At times the world can seem divided into opposites. A meal out is either good or bad, as was the season finale of This Is Us. Our New England weather is alternately nice or nasty, our politics veer right or left, and as I’ve griped I’m not a runner anymore, meaning I once was. But if I do run, however hopeless the distance, I have what’s known as a midfoot strike, considered beneficial or wasteful by experts, while inside my shoes my feet are either pronating or supinating—I forget which.
Bienvenue a la age of antonyms. Black or white. Good versus evil. And just in time for yet another Star Wars movie. Thankfully, we may “find that many of the truths we cling to depend greatly on our own point of view.”
Well put, Obi-Wan Kenobi.
The advantage to a this-v-that perspective is the clarity it brings. Put simply, if that is wrong, this must be right. A solution, then, always sits 180° due north (or south). You merely pivot on your heel (or forefoot) and barrel (or amble) headlong. Psychologists call this approach “Convergent Thinking.” As author Toni Bernhard J.D. notes, “It’s an important cognitive tool, particularly in math and science,” as it causes thoughts to converge on a single, best answer from myriad information. Practical, yes, though Convergent Thinking is not without limitations.
Bernhard, a former law professor forced to retired because of chronic illness, writes that following her diagnosis Convergent Thinking caused her to fixate on only two options: “I was sick or I was healthy. Each night I’d go to bed, hoping to wake up healthy. When I didn’t, I considered myself to be sick. It was one or the other.” Black or white. This versus that.
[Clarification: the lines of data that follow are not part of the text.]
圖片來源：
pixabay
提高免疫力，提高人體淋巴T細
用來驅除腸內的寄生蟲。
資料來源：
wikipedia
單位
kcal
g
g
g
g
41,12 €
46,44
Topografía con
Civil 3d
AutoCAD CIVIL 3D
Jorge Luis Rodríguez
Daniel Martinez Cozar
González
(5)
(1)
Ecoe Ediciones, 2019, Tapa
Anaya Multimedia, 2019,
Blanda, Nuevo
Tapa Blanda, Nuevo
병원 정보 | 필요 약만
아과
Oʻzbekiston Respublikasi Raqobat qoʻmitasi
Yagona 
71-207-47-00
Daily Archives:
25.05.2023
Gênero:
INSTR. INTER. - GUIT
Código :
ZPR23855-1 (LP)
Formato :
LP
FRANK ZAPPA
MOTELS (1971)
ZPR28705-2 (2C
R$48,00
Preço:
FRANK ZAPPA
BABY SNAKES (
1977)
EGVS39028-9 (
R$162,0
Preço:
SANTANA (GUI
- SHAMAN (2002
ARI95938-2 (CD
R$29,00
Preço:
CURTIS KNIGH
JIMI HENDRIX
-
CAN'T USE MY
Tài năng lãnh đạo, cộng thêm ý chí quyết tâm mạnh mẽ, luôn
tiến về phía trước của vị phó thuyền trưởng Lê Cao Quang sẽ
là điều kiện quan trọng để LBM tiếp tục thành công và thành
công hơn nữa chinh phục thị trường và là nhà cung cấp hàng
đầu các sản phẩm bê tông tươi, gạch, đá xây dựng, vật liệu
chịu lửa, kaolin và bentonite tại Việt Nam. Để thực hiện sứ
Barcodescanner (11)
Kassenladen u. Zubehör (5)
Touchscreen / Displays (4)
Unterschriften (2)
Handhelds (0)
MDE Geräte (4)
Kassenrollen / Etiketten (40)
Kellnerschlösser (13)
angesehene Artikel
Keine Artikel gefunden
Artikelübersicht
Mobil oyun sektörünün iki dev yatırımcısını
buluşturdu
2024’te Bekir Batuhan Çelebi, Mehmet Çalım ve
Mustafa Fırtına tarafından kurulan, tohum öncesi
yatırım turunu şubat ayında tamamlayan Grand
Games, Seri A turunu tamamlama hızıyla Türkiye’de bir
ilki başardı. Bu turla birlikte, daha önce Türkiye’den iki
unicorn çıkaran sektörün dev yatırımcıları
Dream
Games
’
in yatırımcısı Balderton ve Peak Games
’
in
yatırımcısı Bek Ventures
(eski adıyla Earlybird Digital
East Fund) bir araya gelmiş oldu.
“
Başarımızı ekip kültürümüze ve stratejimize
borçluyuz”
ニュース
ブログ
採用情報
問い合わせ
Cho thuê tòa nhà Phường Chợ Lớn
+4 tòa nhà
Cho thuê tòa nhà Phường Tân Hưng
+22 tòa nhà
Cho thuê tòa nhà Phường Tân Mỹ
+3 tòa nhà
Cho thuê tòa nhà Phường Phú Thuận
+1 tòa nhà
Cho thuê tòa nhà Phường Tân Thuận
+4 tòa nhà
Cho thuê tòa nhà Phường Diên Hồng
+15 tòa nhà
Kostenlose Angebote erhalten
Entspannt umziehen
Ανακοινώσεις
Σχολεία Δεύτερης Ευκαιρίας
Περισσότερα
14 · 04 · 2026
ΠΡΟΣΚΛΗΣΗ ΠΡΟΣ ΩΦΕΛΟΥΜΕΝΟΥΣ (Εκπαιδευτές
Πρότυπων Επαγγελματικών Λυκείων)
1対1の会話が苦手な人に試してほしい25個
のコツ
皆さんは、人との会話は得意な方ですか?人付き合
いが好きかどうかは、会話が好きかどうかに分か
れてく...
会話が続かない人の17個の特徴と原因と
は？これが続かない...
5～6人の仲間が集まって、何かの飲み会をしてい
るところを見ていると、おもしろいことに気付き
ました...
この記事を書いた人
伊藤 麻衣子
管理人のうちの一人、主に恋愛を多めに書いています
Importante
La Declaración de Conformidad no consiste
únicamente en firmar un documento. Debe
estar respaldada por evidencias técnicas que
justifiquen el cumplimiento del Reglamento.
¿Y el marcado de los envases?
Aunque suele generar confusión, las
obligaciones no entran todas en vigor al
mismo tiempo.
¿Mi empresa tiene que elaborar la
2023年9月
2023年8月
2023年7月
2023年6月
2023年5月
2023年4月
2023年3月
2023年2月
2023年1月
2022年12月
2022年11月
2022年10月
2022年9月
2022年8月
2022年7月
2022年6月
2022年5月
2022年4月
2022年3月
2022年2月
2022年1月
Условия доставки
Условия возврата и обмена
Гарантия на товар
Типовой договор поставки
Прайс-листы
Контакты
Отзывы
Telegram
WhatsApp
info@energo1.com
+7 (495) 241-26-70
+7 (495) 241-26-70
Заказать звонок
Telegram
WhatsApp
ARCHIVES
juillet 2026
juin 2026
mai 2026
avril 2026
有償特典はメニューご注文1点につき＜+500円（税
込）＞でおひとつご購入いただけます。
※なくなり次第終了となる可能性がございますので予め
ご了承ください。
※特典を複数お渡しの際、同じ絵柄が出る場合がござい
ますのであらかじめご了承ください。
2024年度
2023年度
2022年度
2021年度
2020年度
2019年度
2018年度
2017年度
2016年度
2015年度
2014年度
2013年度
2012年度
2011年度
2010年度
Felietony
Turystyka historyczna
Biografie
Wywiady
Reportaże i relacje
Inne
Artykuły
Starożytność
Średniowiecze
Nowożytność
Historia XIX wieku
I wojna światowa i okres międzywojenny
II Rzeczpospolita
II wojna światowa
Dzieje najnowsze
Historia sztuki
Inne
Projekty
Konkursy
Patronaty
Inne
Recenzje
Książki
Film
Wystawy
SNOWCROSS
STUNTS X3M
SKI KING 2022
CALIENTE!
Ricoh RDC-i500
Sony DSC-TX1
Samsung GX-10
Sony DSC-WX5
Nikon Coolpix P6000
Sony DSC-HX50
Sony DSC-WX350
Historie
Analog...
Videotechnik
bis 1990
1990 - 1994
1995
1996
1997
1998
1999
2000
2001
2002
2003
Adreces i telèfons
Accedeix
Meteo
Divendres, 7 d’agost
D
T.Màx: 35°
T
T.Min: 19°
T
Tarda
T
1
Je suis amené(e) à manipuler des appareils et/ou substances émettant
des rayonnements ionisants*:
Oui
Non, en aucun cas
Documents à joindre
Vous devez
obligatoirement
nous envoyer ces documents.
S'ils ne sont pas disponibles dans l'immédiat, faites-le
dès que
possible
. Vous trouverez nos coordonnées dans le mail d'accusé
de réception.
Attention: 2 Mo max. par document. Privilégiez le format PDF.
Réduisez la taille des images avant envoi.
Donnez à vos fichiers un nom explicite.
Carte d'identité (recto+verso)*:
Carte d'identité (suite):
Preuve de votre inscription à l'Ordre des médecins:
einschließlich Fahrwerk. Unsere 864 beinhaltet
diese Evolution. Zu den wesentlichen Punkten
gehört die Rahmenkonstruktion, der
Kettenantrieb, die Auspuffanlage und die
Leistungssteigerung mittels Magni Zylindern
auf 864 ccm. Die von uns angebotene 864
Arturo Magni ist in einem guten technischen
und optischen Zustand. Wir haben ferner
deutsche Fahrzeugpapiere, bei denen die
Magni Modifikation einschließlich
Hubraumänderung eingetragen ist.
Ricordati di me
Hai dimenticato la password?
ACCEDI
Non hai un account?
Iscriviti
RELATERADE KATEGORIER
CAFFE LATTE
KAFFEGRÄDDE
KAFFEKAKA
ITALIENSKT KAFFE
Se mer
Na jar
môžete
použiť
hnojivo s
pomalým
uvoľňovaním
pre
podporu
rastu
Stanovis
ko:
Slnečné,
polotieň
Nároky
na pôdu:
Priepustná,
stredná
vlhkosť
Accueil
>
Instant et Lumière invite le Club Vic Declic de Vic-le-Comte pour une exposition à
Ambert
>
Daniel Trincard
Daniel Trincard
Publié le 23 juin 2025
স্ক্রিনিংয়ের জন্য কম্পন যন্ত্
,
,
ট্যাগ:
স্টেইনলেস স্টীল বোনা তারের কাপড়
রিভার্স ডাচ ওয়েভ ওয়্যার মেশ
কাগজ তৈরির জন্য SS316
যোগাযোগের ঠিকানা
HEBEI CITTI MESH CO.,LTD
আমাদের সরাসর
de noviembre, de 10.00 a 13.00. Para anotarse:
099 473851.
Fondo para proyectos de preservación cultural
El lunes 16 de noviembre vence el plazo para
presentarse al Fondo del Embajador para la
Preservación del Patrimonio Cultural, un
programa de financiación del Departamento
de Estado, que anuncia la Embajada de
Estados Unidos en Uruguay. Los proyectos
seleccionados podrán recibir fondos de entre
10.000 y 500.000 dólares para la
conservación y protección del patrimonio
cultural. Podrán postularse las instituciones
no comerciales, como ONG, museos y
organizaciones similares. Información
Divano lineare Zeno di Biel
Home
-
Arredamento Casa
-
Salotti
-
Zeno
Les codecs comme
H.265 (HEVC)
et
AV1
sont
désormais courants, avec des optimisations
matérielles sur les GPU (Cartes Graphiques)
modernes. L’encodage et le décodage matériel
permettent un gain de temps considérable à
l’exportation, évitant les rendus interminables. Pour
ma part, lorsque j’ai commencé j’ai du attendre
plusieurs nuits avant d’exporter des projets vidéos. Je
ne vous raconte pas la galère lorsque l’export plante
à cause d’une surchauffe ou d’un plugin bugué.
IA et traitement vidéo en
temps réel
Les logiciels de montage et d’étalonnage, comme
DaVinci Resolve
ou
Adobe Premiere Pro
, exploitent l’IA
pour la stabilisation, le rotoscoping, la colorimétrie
Despite the many merits of Convergent Thinking, it can impose rigidity over as messy a thing as our day-to-day lives. My 18-month-old son, for example, is forever fighting something. If it’s not the sniffles, it’s a poor night’s sleep; if it’s not teething, it’s good old-fashioned toddler ‘tude. So affected is he that I asked my wife if there weren’t something wrong with him (as opposed to right). Yes, she should have answered me, he’s human. To be Homo sapiens, after all, is to be an assortment of nuanced, often complicated, sometimes conflicting characteristics. Add to that mix a daily landscape of textured events and you have the human condition.
There is another cognitive tool worth considering, one where thoughts expand outward like rings rolling away from a skipped stone. It’s called Divergent Thinking. Instead of isolating a best answer from many inputs, the divergent approach seeks many answers from fewer inputs. And it’s as simple as replacing one coordinating conjunction with another: in lieu of or, try and. In Toni Bernhard’s case, isn’t it possible she was both healthy and sick?
My son, too—can’t he be both tired and teething, rather than tired or teething? In fact, at this very moment he’s likely tired and teething and ecstatic and diaper-rashy and determined and frustrated and milk-drunk and probably in need of fresh knickers. So why reduce it to a single state?
I know I’d hate to think of myself as a one thing at a time. What would I choose? Husband. Dad. Hungry. Exhausted. Working-it-out. Etc.
And I can’t imagine just how limiting it must feel to be crammed into either/or categories by someone else. Either healthy or sick. Sane or crazy. Gentle versus Violent. It belittles everything it is to be human.